11Now faith is the assurance of things hoped for, the conviction of things not seen. 2Indeed, by faith our ancestors received approval. 3By faith we understand that the worlds were prepared by the word of God, so that what is seen was made from things that are not visible. 8By faith Abraham obeyed when he was called to set out for a place that he was to receive as an inheritance; and he set out, not knowing where he was going. 9By faith he stayed for a time in the land he had been promised, as in a foreign land, living in tents, as did Isaac and Jacob, who were heirs with him of the same promise. 10For he looked forward to the city that has foundations, whose architect and builder is God. 11By faith he received power of procreation, even though he was too old—and Sarah herself was barren—because he considered him faithful who had promised. 12Therefore from one person, and this one as good as dead, descendants were born, “as many as the stars of heaven and as the innumerable grains of sand by the seashore.” 13All of these died in faith without having received the promises, but from a distance they saw and greeted them. They confessed that they were strangers and foreigners on the earth, 14for people who speak in this way make it clear that they are seeking a homeland. 15If they had been thinking of the land that they had left behind, they would have had opportunity to return. 16But as it is, they desire a better country, that is, a heavenly one.

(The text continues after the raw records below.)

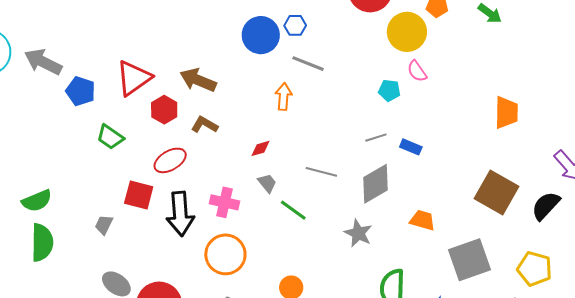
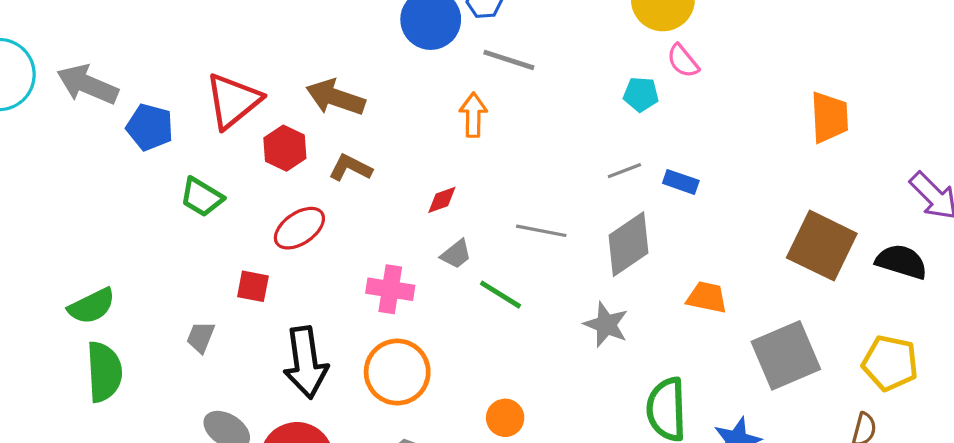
gray trapezoid: (267, 183) -> (456, 254), turned 95
red square: (139, 195) -> (253, 286), size x0.7
black semicircle: (546, 206) -> (901, 262), turned 68
black arrow: (180, 214) -> (306, 362), moved

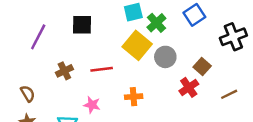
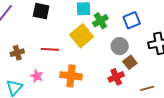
gray circle: (165, 57) -> (120, 46), moved
brown cross: (64, 71) -> (17, 53), moved
orange cross: (134, 97) -> (71, 76), size x1.5

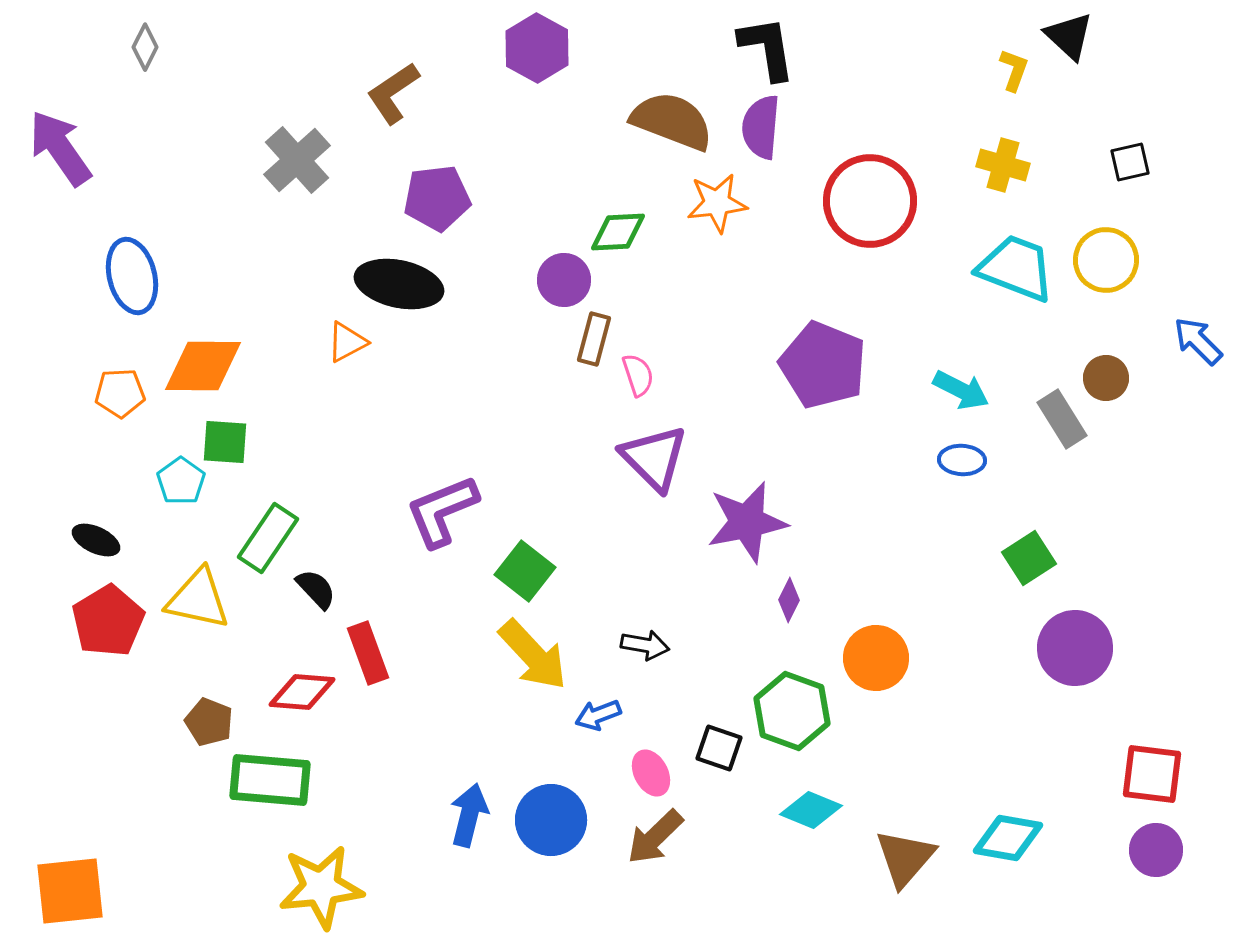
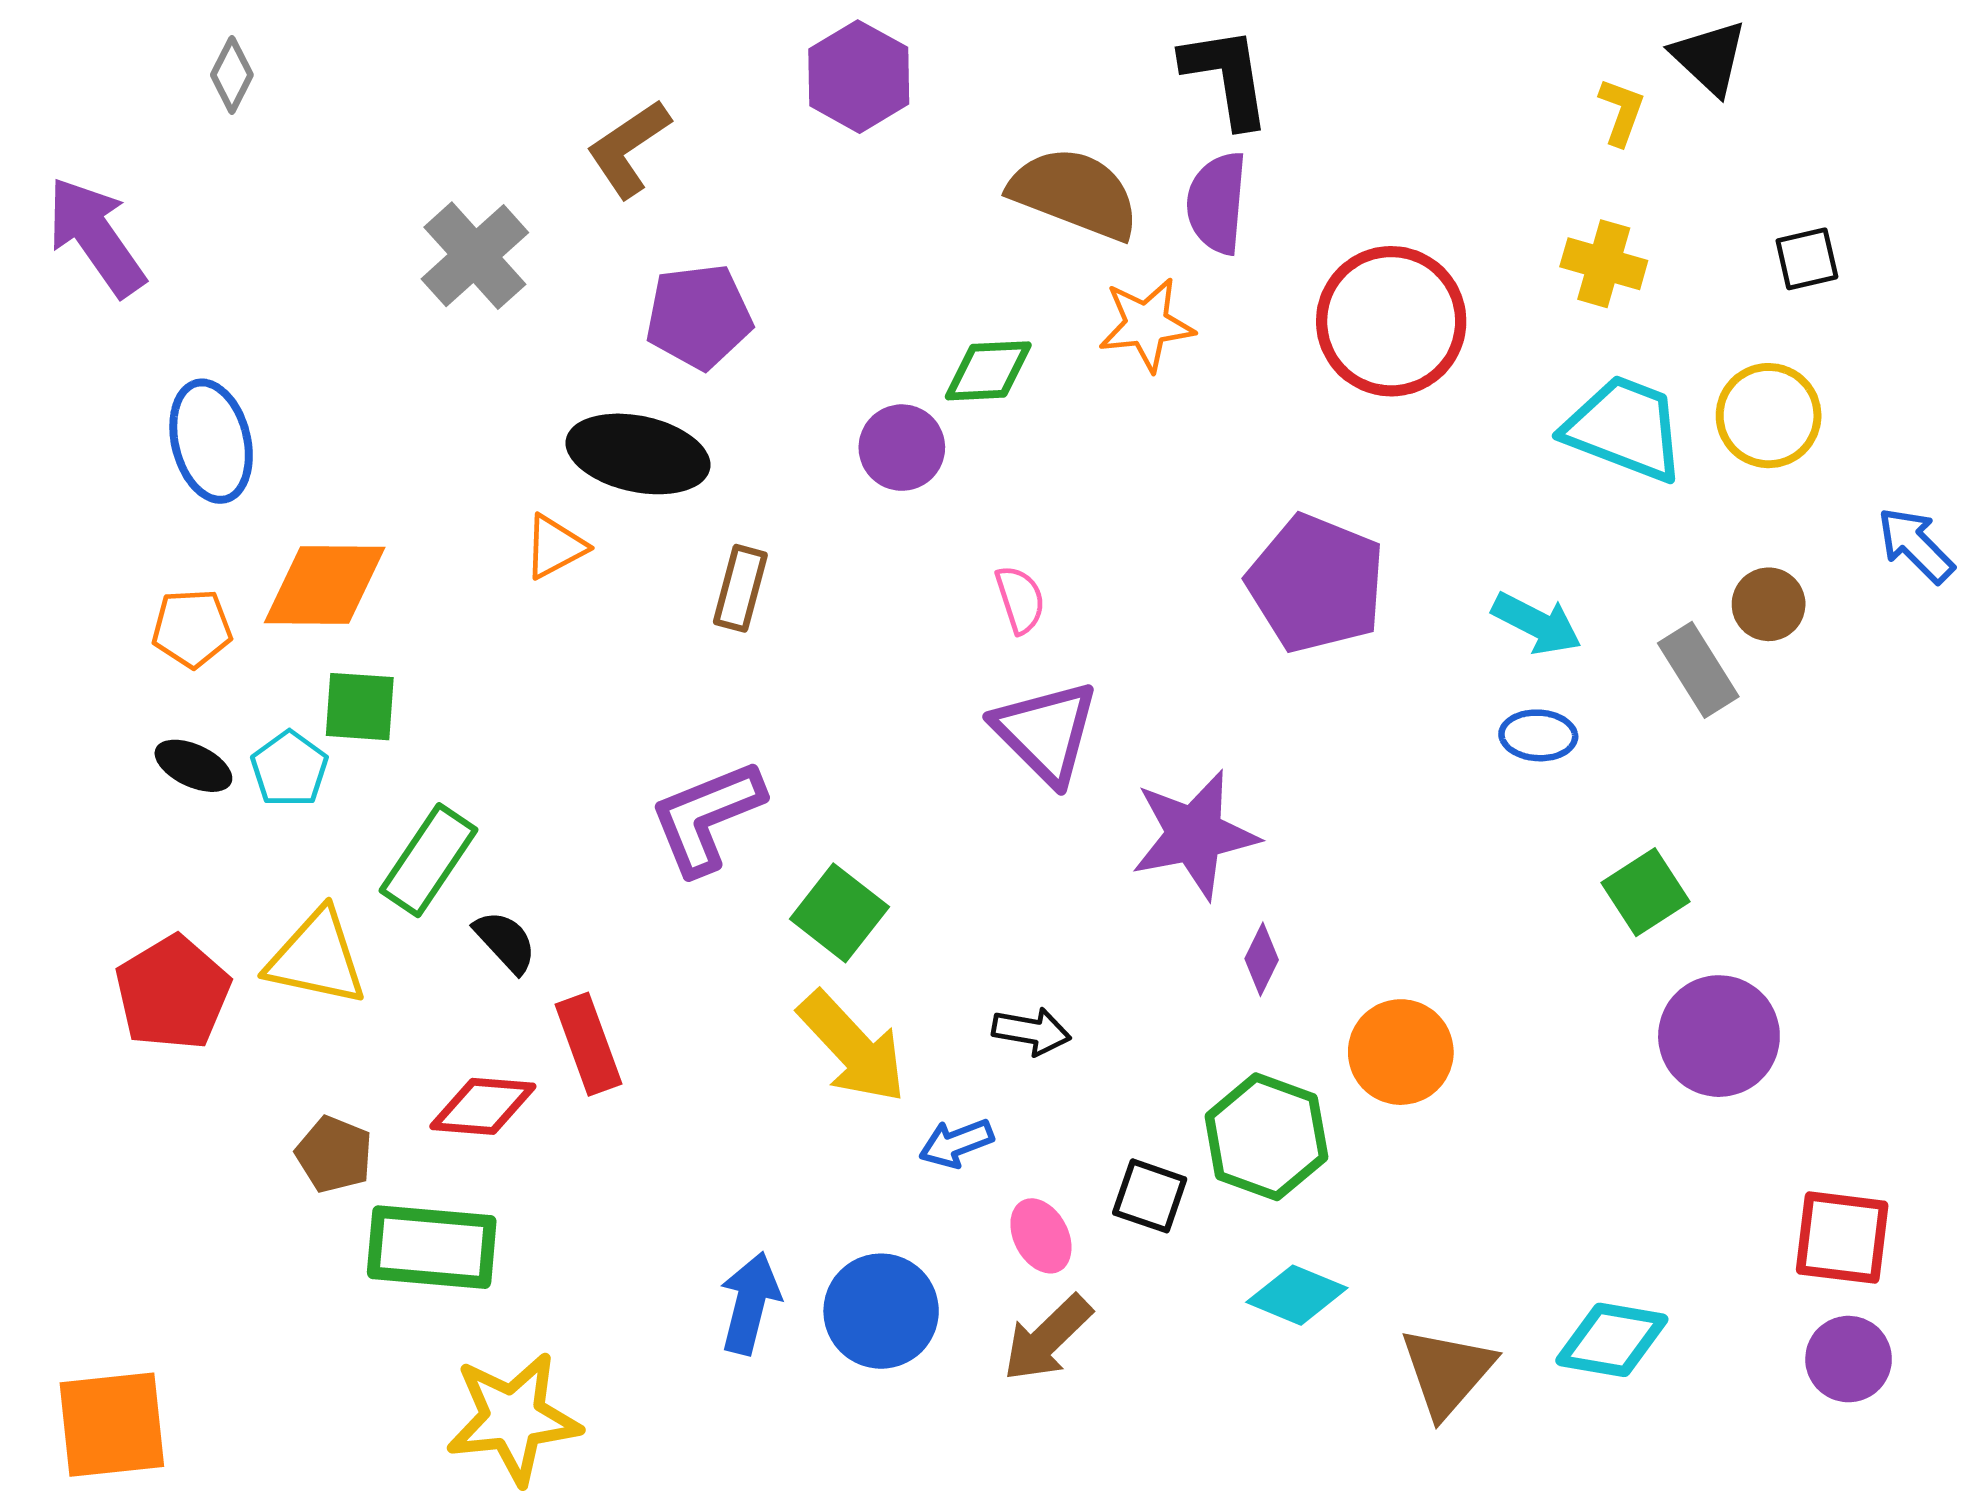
brown rectangle: (594, 339) -> (740, 588), moved
black ellipse: (96, 540) -> (193, 766), moved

Therefore God is not ashamed to be called their God; indeed, he has prepared a city for them.
 

Faith is the assurance of things hoped for, the conviction of things not seen. It is one of the most beautiful parts of scripture, if you ask me. The assurance of things hoped for, the conviction of things not seen. It belongs on a wall somewhere. I would wager that you could walk into Hobby Lobby right now and find it painted on a piece of driftwood that you can take and put in your beach house.

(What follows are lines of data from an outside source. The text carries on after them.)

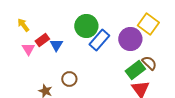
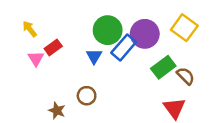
purple circle: (130, 39) -> (145, 34), moved
blue triangle: (56, 45) -> (94, 56), moved
green rectangle: (135, 70) -> (163, 67), moved

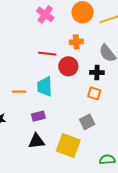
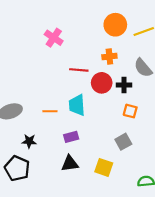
pink cross: (45, 14) -> (54, 38), moved
black cross: (97, 72) -> (124, 85), moved
yellow square: (68, 146) -> (104, 167), size x0.7

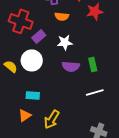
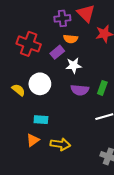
purple rectangle: (39, 36) -> (57, 52), moved
green rectangle: (93, 64) -> (102, 88), turned 32
yellow arrow: (52, 119) -> (60, 144), turned -114

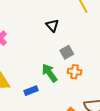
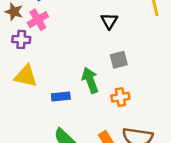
orange cross: (74, 72) -> (120, 97), moved, turned -32

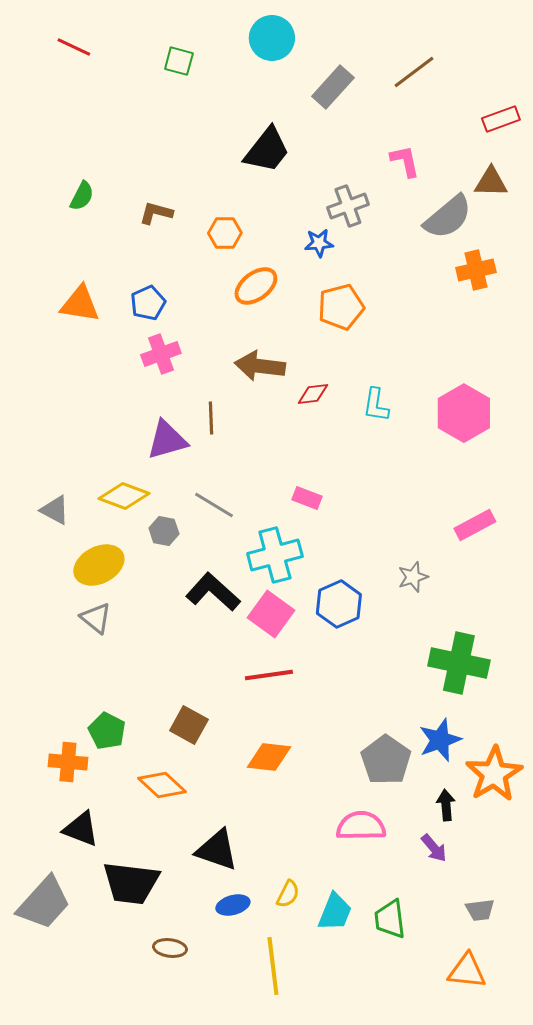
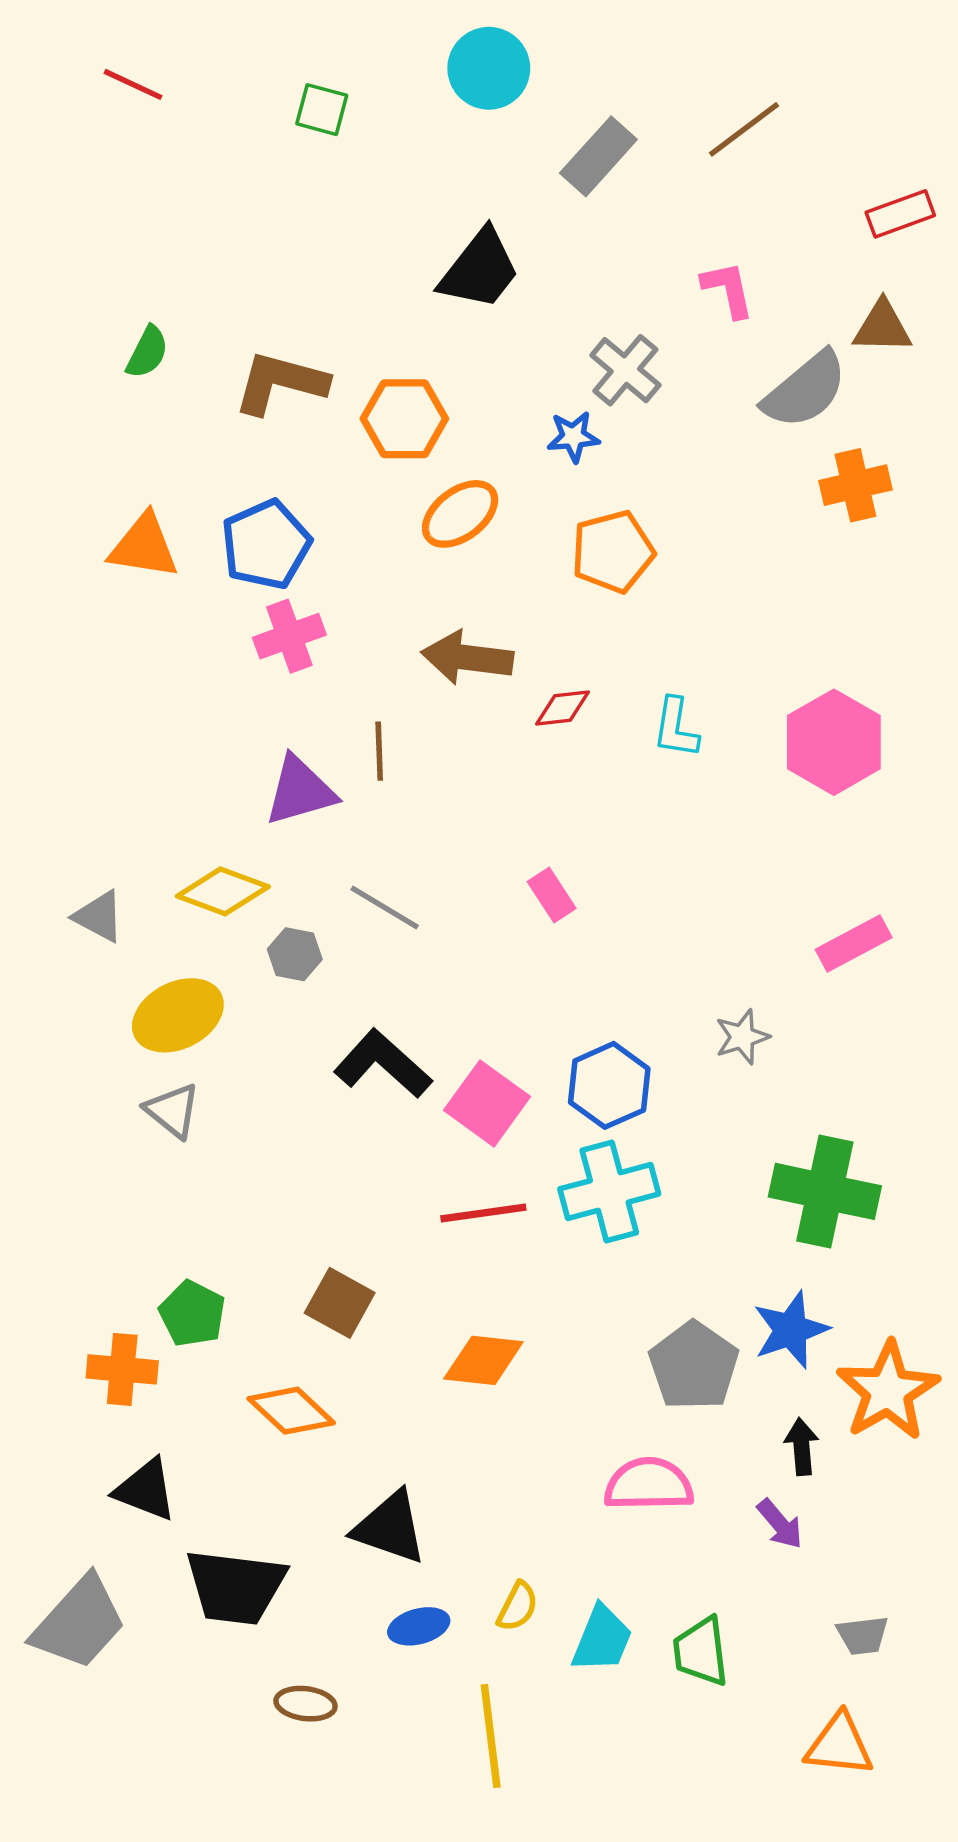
gray cross: (348, 206) -> (625, 370), turned -30
brown L-shape: (156, 213) -> (280, 383), size x1.6
orange hexagon: (225, 233) -> (404, 419), size x1.4
blue pentagon: (148, 303) -> (266, 545), size x1.4
pink rectangle: (307, 498) -> (552, 895), turned 36
cyan cross: (275, 555) -> (609, 1191), moved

I don’t mean to be glib—it really is lovely. But have you ever thought about what it means? Have you ever thought about what it means to be assured of the things for which you are hoping? Have you thought about what it means to feel conviction—conviction! One of the strongest feelings in the human toolbox—about things we can’t even see?
Some days I wonder why the world thinks the church is so crazy, but when I read Hebrews, I get it, because in a world filled with difficult things, it is hard to be assured of things we hope for, convicted by things upon which we have not even laid our eyes.
I mean, I don’t know about you, but I hope for a lot of things. I hope for a healthy family, to sleep well at night, for my hair to stop falling out. And, of course, more seriously, I have hopes for the world: for love, and kindness, and peace. But I do not have faith in these things. Oh, I have faith that if we really embraced peace, we’d be living out our lives the way God intended, but I don’t really have faith that everybody is suddenly going to lay down their weapons and beat their swords into gardening tools. When I say that I hope for peace, what I really mean is that wouldn’t it be nice if people just loved each other? But I don’t expect it.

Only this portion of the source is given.